Using the data below, tally the lines that include the string "Policy". Only the number is wanted.

RECORDS FOR THE TASK START

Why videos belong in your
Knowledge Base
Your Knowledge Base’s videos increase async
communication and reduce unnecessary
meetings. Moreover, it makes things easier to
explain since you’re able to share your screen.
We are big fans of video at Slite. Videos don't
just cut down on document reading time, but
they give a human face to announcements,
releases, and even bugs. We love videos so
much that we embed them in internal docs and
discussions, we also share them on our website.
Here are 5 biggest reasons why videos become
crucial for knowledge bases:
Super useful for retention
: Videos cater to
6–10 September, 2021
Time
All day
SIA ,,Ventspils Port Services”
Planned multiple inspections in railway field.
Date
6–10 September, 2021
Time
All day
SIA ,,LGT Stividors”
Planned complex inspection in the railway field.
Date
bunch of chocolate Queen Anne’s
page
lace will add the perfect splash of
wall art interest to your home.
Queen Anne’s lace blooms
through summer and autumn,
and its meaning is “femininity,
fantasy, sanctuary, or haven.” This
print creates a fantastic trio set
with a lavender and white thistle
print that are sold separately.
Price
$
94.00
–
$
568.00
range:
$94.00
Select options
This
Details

RECORDS FOR THE TASK END
RECORDS FOR THE TASK START

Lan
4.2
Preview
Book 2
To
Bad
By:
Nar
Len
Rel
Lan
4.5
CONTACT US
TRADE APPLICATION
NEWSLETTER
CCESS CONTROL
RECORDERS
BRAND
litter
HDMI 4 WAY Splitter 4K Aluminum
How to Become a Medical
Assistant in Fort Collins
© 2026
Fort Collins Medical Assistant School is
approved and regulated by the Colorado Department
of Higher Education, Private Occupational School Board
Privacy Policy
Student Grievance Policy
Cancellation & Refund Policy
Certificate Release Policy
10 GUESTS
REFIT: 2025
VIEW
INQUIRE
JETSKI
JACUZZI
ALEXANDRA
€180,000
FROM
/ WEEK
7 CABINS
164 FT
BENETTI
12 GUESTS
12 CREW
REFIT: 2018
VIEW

RECORDS FOR THE TASK END

RESPONSE TO THE EXERCISE:
4